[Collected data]
----------------------------------------

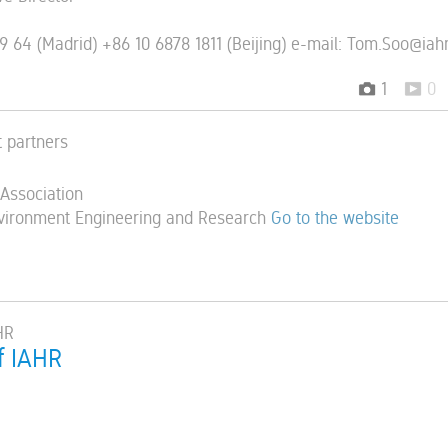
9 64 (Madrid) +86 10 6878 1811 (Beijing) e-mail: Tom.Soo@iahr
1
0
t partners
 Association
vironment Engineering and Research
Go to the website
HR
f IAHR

----------------------------------------

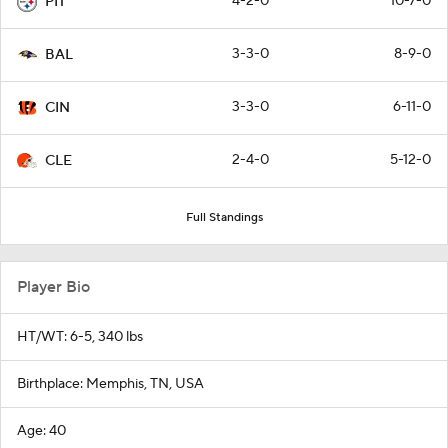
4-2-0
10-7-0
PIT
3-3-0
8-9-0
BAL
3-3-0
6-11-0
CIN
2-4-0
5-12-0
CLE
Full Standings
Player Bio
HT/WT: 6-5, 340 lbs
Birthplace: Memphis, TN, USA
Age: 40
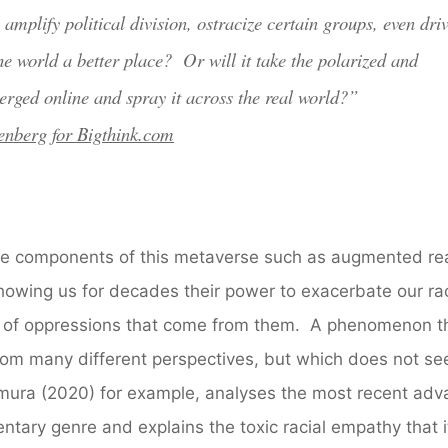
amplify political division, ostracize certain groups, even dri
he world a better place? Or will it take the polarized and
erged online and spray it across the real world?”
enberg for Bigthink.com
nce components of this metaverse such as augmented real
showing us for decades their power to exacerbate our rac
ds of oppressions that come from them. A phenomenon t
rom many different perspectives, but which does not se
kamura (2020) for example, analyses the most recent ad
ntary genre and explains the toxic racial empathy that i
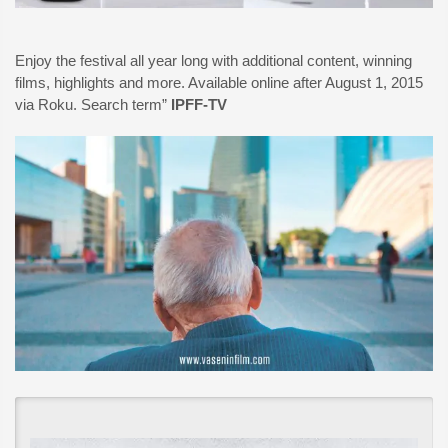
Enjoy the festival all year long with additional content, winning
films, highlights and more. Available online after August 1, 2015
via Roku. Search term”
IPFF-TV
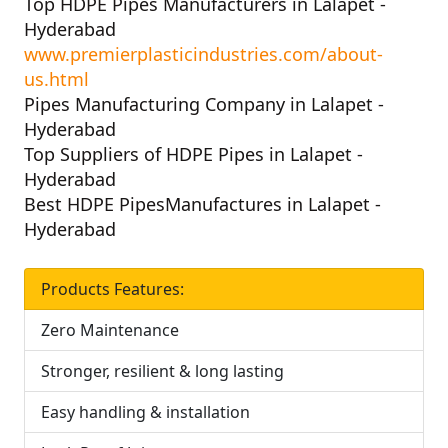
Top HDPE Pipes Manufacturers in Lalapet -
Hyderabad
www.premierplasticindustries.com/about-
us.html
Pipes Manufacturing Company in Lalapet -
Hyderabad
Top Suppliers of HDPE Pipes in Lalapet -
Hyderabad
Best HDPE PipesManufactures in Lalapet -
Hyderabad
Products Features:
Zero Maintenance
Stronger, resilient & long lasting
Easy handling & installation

----------------------------------------

EXERCISE DETAILS »
What do the entries above read from the line containing "nce components of" through the line containing "Easy handling & installation"? Output those lines exactly, both ends included, with the pictures left out.

ANSWER SPACE »
nce components of this metaverse such as augmented real
showing us for decades their power to exacerbate our rac
ds of oppressions that come from them. A phenomenon t
rom many different perspectives, but which does not se
kamura (2020) for example, analyses the most recent ad
ntary genre and explains the toxic racial empathy that i
Enjoy the festival all year long with additional content, winning
films, highlights and more. Available online after August 1, 2015
via Roku. Search term”
IPFF-TV
Top HDPE Pipes Manufacturers in Lalapet -
Hyderabad
www.premierplasticindustries.com/about-
us.html
Pipes Manufacturing Company in Lalapet -
Hyderabad
Top Suppliers of HDPE Pipes in Lalapet -
Hyderabad
Best HDPE PipesManufactures in Lalapet -
Hyderabad
Products Features:
Zero Maintenance
Stronger, resilient & long lasting
Easy handling & installation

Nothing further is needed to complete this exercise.